Kidney donation gives Davenport man a second chance

Lifelong friends Mary Beth Murray and Eric Burge, of Davenport, Iowa

Eric Burge of Davenport, Iowa, is no stranger to the world of organ transplantation. Eric’s brother, John, received a kidney transplant just a few years prior to Eric discovering he needed a transplant as well.

Eric and John have an inherited disorder called polycystic kidney disease. It is the most common hereditary disease in the U.S., affecting more than 700,000 people each year. Many cases require an organ transplant due to the formation of cyst clusters in the kidneys that destroy healthy tissue.

Alan Reed, MD, speaking at a lectern

Alan Reed, MD, director of UI Organ Transplant Center at University of Iowa Hospitals & Clinics, says many individuals with polycystic kidney disease need a transplant but tend to have a very favorable prognosis.
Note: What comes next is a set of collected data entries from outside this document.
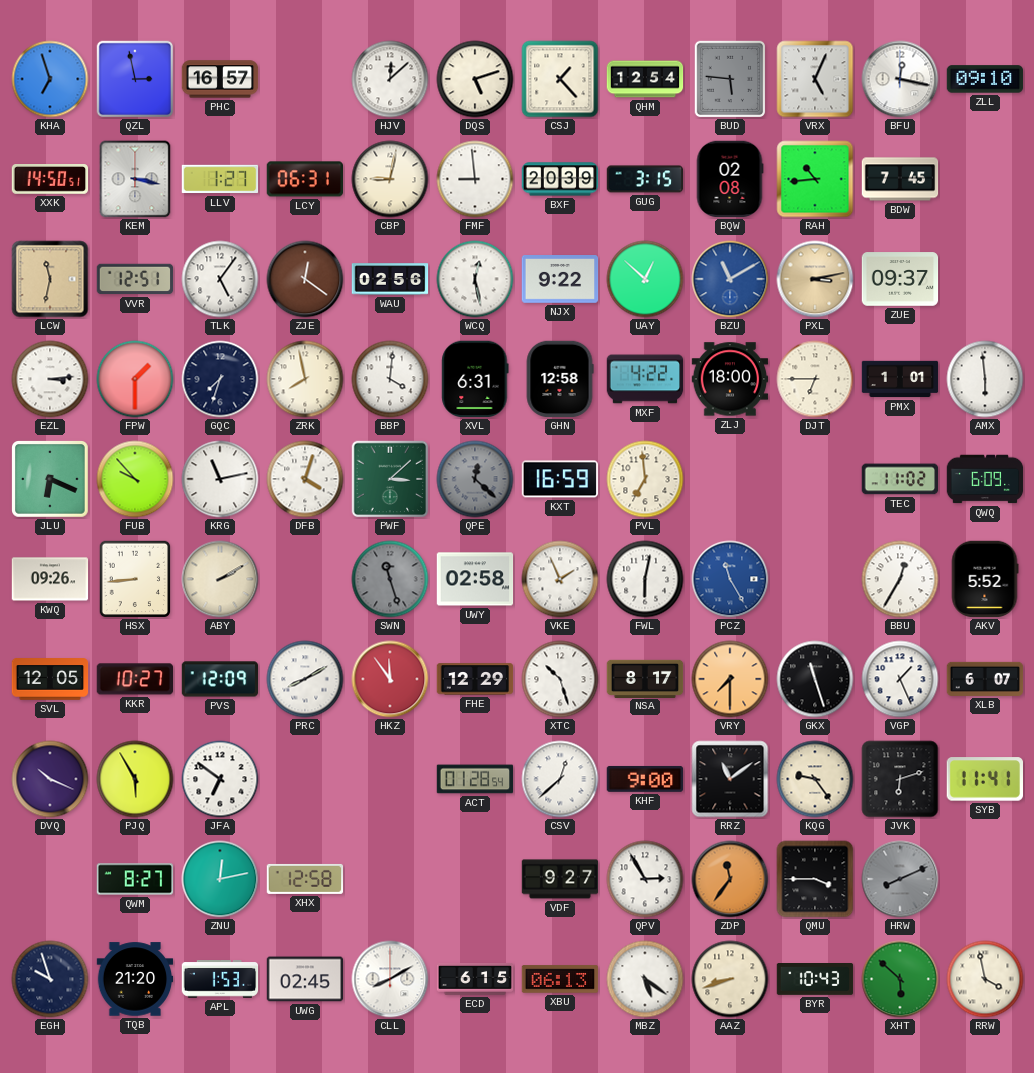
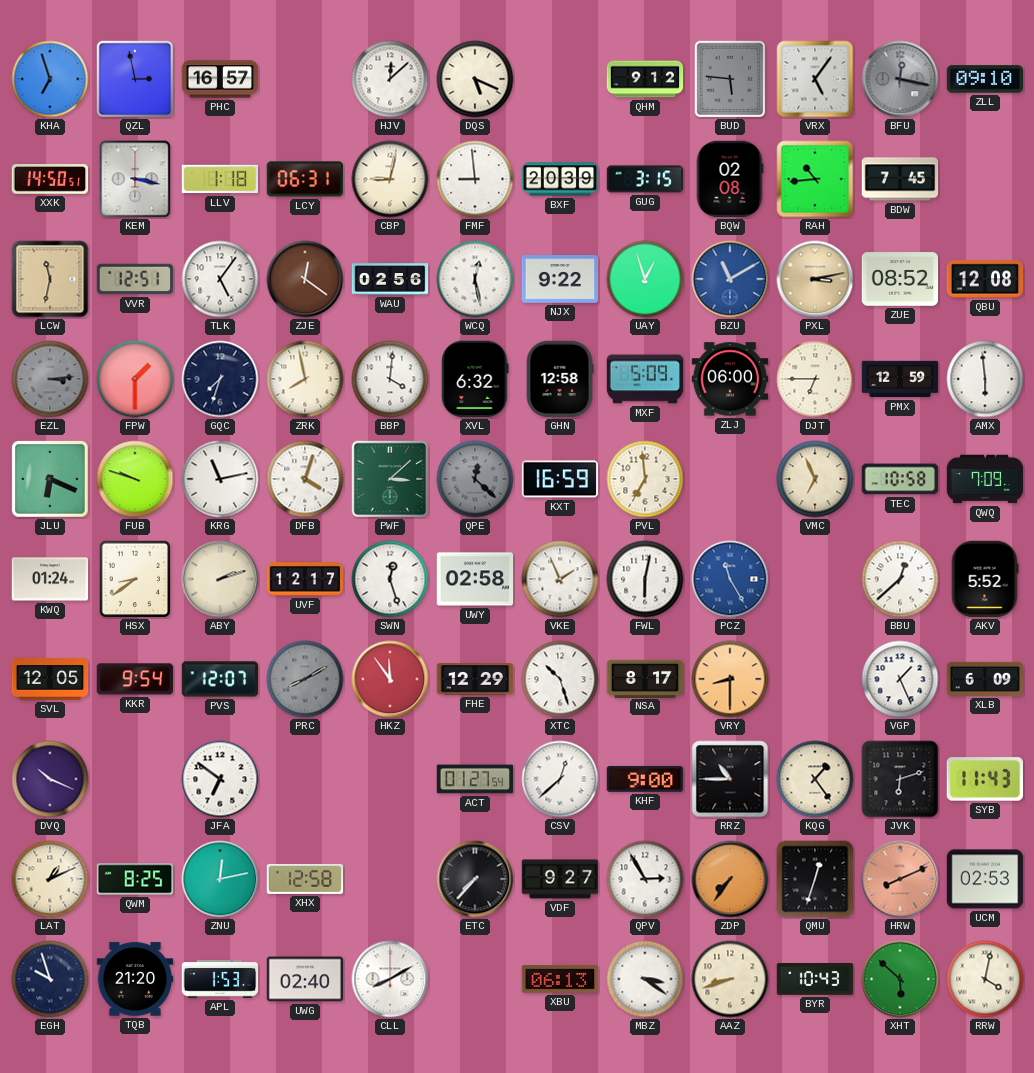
DQS: 5:12 -> 5:19
CSJ: 1:23 -> none
QHM: 12:54 -> 9:12
VRX: 5:04 -> 5:06
BFU dial: white -> grey
LLV: 1:27 -> 1:18
UAY: 12:52 -> 12:57
ZUE: 09:37 -> 08:52
QBU: none -> 12:08
EZL dial: white -> grey
XVL: 6:31 -> 6:32
MXF: 4:22 -> 5:09
ZLJ: 18:00 -> 06:00
PMX: 1:01 -> 12:59
FUB: 9:53 -> 9:48
VMC: none -> 6:56
TEC: 11:02 -> 10:58
QWQ: 6:09 -> 7:09
KWQ: 09:26 -> 01:24
HSX: 8:44 -> 8:39
ABY: 2:10 -> 2:12
UVF: none -> 12:17
SWN: 11:27 -> 12:27
SWN dial: grey -> white
BBU: 12:35 -> 12:38
KKR: 10:27 -> 9:54
PVS: 12:09 -> 12:07
PRC dial: white -> grey
VRY: 7:30 -> 8:30
GKX: 11:27 -> none
XLB: 6:07 -> 6:09
PJQ: 5:55 -> none
ACT: 01:28 -> 01:27
RRZ: 11:09 -> 10:45
KQG: 9:24 -> 1:24
SYB: 11:41 -> 11:43
LAT: none -> 1:11
QWM: 8:27 -> 8:25
ETC: none -> 7:37
ZDP: 11:36 -> 7:36
QMU: 3:45 -> 12:33
HRW dial: grey -> salmon
UCM: none -> 02:53
UWG: 02:45 -> 02:40
ECD: 6:15 -> none
MBZ: 5:21 -> 3:21
RRW: 3:58 -> 4:02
Luckily, when Eric started having health issues, his lifelong friend, Mary Beth Murray, had a special connection with organ donation and was willing to help.

Mary Beth, who also lives in Davenport, decided to become an organ donor because of her father’s kidney issues when she was younger. Although she desperately wanted to help, Mary Beth was not a compatible match and unable to donate to her father.

When Mary Beth’s older sister faced the same kidney issues years later, Mary Beth once again was not a compatible match and unable to donate to her sister.

Unwilling to give up, Mary Beth was determined to help Eric when she discovered he needed a kidney transplant. This time around, Mary Beth was able to donate to her friend in need.

On Jan. 3, 2013, Reed performed Eric’s kidney transplant.

Since his transplant, Eric’s care has been managed by UI Post Kidney and Pancreas Transplant Coordinator Lou Ann Reynolds, RN. Reynolds stresses the importance of becoming an organ donor.

“Whether it’s for a friend, a workmate, or a total stranger, I would tell people they have the ability to change another person’s life,” Reynolds says.

To Eric, a kidney transplant meant a second chance at life.

“As a recipient, there’s no way to thank [my donor] to that magnitude,” Eric says.